The imperial Mogul women were indeed the jewels of the world, because the beauties of Asia were chosen to be their mothers. The net of the Emperors swept wide, and I, who in virtue of my age and faithful service have seen, testify that there was none like them, and the loveliest of all was fit but to serve my Princess kneeling. Shall not the truth be told? Of the soul within that delicious shrine her deeds must tell.
Now as I have written she sat with Imami by the little lake, and I in a marble recess by one of the great latticed windows that looks down on Jumna river and on the other side over the city of Shahjahanabad, new and luminous in magnificence. In all the world else are no such palace and city. At this moment she read aloud a letter from her father Aurungzib concerning the memoirs of her ancestor the Emperor Babar who founded their dynasty in India, a book written by his own hand and religiously preserved in the Mogul archives, and she read it with anger because when she demanded this book from the librarian, the Padshah hearing wrote thus:
“Happy Daughter of Sovereignty. There is one manner of life for men, who are the rulers, and for women, who are the slaves. It seems you go too far. What has a daughter of our House to do with our ancestor Zah-r-ud-din Muhammed Babar, the resident in Paradise? I have granted much already. Plant not the herb of regret in the garden of affection. He writes as a man for men. The request is refused. Recall the verse of the poet:
“ ‘Ride slowly and humbly, and not in hurrying pride
For o’er the dusty bones of men, the creature of dust must ride.’
“What an Emperor writes is not suitable for the Princesses of his House. His duty is rule; theirs, obedience.”
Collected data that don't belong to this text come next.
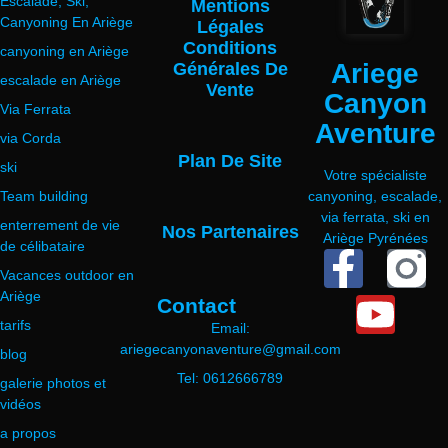
Escalade, Ski,
Mentions
Canyoning En Ariège
Légales
Conditions
canyoning en Ariège
Ariege
Générales De
escalade en Ariège
Vente
Canyon
Via Ferrata
Aventure
via Corda
Plan De Site
ski
Votre spécialiste
Team building
canyoning, escalade,
via ferrata, ski en
enterrement de vie
Nos Partenaires
Ariège Pyrénées
de célibataire
Vacances outdoor en
Ariège
Contact
tarifs
Email:
ariegecanyonaventure@gmail.com
blog
Tel: 0612666789
galerie photos et
vidéos
a propos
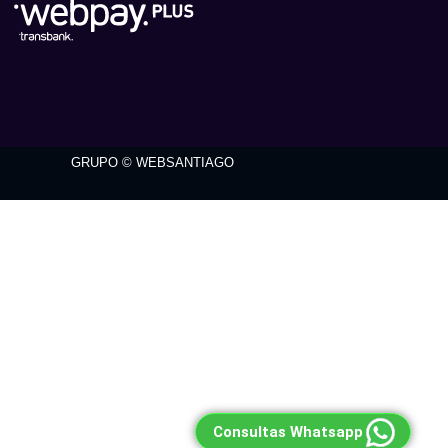
GRUPO © WEBSANTIAGO
Consultas Whatsapp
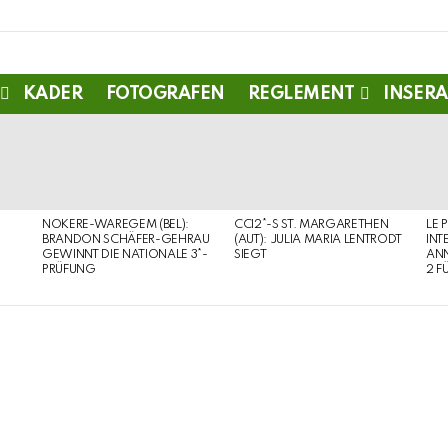
KADER
FOTOGRAFEN
REGLEMENT
INSERA
NOKERE-WAREGEM (BEL):
CCI2*-S ST. MARGARETHEN
LE 
BRANDON SCHÄFER-GEHRAU
(AUT): JULIA MARIA LENTRODT
INT
GEWINNT DIE NATIONALE 3*-
SIEGT
ANN
PRÜFUNG
2 F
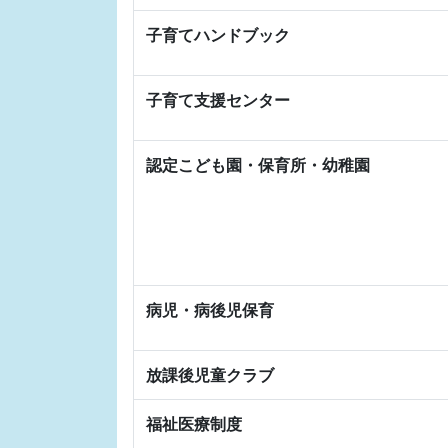
子育てハンドブック
子育て支援センター
認定こども園・保育所・幼稚園
病児・病後児保育
放課後児童クラブ
福祉医療制度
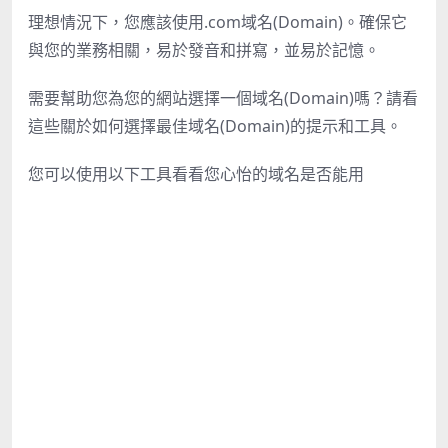
理想情況下，您應該使用.com域名(Domain)。確保它
與您的業務相關，易於發音和拼寫，並易於記憶。
需要幫助您為您的網站選擇一個域名(Domain)嗎？請看
這些關於如何選擇最佳域名(Domain)的提示和工具。
您可以使用以下工具看看您心怡的域名是否能用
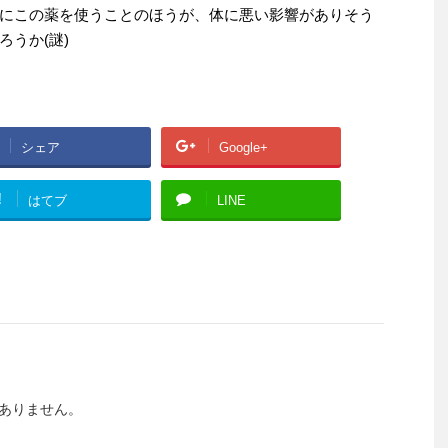
にこの薬を使うことのほうが、体に悪い影響がありそう
うか(謎)
シェア
Google+
!
はてブ
LINE
ありません。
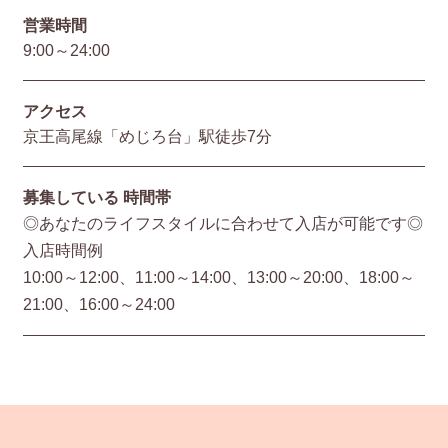
営業時間
9:00～24:00
アクセス
京王高尾線「めじろ台」駅徒歩7分
募集している
時間帯
◎あなたのライフスタイルに合わせて入店が可能です◎
入店時間例
10:00～12:00、11:00～14:00、13:00～20:00、18:00～
21:00、16:00～24:00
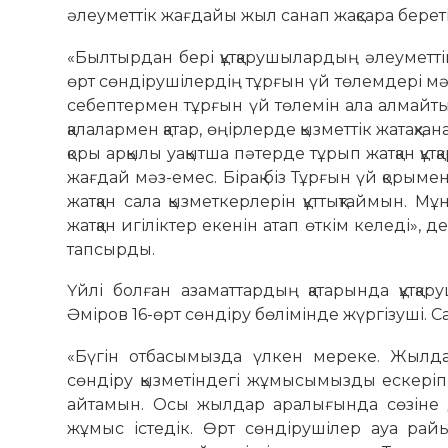
әлеуметтік жағдайы жыл санап жақсара береті
«Былтырдан бері құтқарушылардың әлеуметті
өрт сөндірушілердің тұрғын үй төлемдері мәсел
себептермен тұрғын үй төлемін ала алмай­ты
қалалармен қатар, өңірлерде қызметтік жатақ
қоры арқылы уақытша пәтерде тұрып жатқан құт
жағдай мәз-емес. Бірақ біз Тұрғын үй қорым
жатқан сала қызметкерлерін құттықтаймын.
жатқан игіліктер екенін атап өткім келеді», 
тапсырды.
Үйлі болған азаматтардың қатарында құтқа
Әміров 16-өрт сөндіру бөлімінде жүргізуші. 
«Бүгін отбасымызда үлкен мереке. Жылдар
сөндіру қызметіндегі жұмысымызды ескеріп, 
айтамын. Осы жылдар аралығында сөзіне де
жұмыс істедік. Өрт сөндірушілер ауа райы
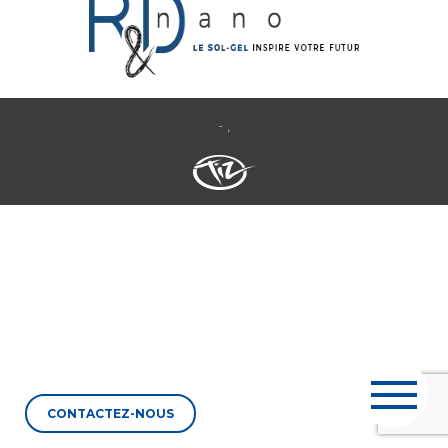
- ,
CONTACTEZ-NOUS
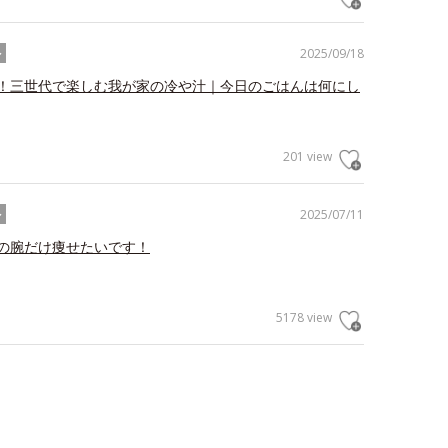
2025/09/18
ル
！三世代で楽しむ我が家の冷や汁｜今日のごはんは何にし
201 view
2025/07/11
ル
の腕だけ痩せたいです！
5178 view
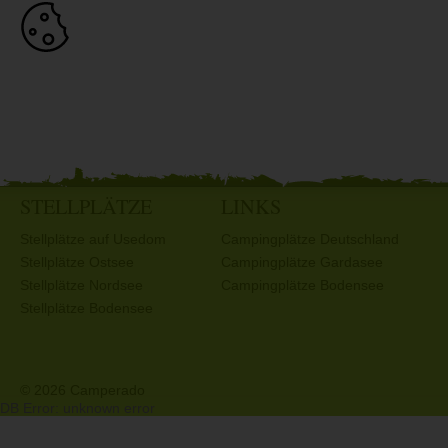
STELLPLÄTZE
LINKS
Stellplätze auf Usedom
Campingplätze Deutschland
Stellplätze Ostsee
Campingplätze Gardasee
Stellplätze Nordsee
Campingplätze Bodensee
Stellplätze Bodensee
© 2026 Camperado
DB Error: unknown error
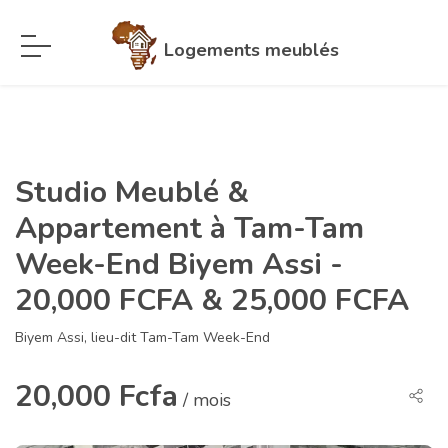
Logements meublés
Studio Meublé &
Appartement à Tam-Tam
Week-End Biyem Assi -
20,000 FCFA & 25,000 FCFA
Biyem Assi, lieu-dit Tam-Tam Week-End
20,000 Fcfa
/ mois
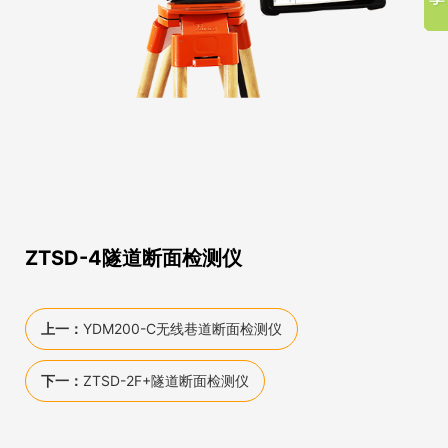
ZTSD-4隧道断面检测仪
上一：
YDM200-C无线巷道断面检测仪
下一：
ZTSD-2F+隧道断面检测仪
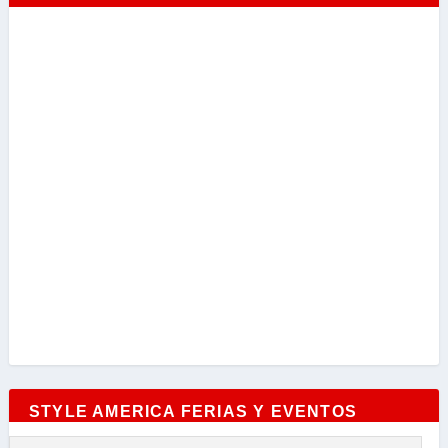
STYLE AMERICA FERIAS Y EVENTOS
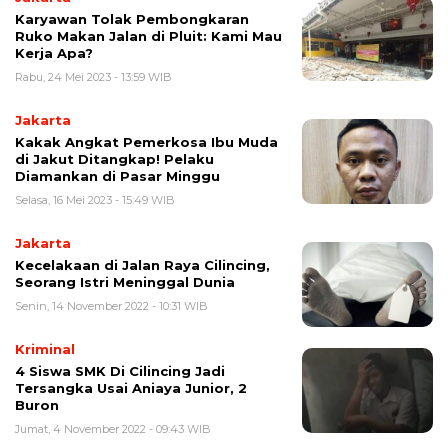
Karyawan Tolak Pembongkaran
Ruko Makan Jalan di Pluit: Kami Mau
Kerja Apa?
Rabu, 24 Mei 2023 - 13:59 WIB
Jakarta
Kakak Angkat Pemerkosa Ibu Muda
di Jakut Ditangkap! Pelaku
Diamankan di Pasar Minggu
Selasa, 16 Mei 2023 - 15:49 WIB
Jakarta
Kecelakaan di Jalan Raya Cilincing,
Seorang Istri Meninggal Dunia
Senin, 14 November 2022 - 10:31 WIB
Kriminal
4 Siswa SMK Di Cilincing Jadi
Tersangka Usai Aniaya Junior, 2
Buron
Jumat, 4 November 2022 - 09:43 WIB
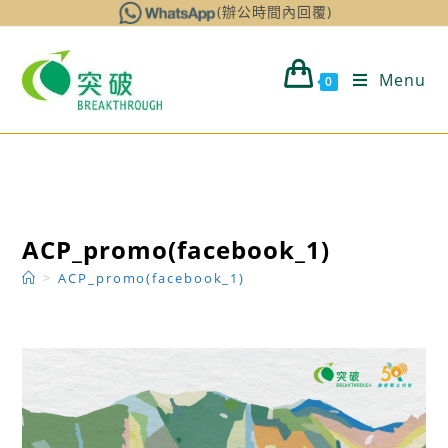
Skip
(辦公時間內回覆)
to
content
Menu
0
ACP_promo(facebook_1)
>
ACP_promo(facebook_1)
It was a discouragement but a command, and another had laid the finger of obedience on the lips of silence, but, taking counsel with her heart, this Princess did not so.
She called to me for her pen and wrote in answer:
“Exalted Emperor, Shahinshah, Shadow of God, King of the world, Refuge of the needy, father of the body of this creature of mortality, be pleased to hear this ignorant one’s supplication. Surely you have fed my mind on the bee’s-bread of wisdom, and from your own royal lips have I learnt that the words of our ancestor (upon whom be the Peace!) are full of flavour and laughter, generous and kind, shining with honour and the valour of our family. Now, since this is the root whence sprang your auspicious Majesty’s rule, should not a humble daughter triumph in it? True is it that I am your female slave, yet may this worthless body bear one day a son to transmit your likeness to the prostrate ages, and since we do not breed lions from lambs, his mother should carry the laughter and fire of her race like a jewel in the mine of her soul. I make my petition to the Padshah, the holiest of Emperors.”
“It will be granted me,” said the Princess reading these letters aloud to Imami and to me, “because of that last word—the holiest. He values that title more than to be called the Shahinshah. And with all my heart I would it were otherwise.”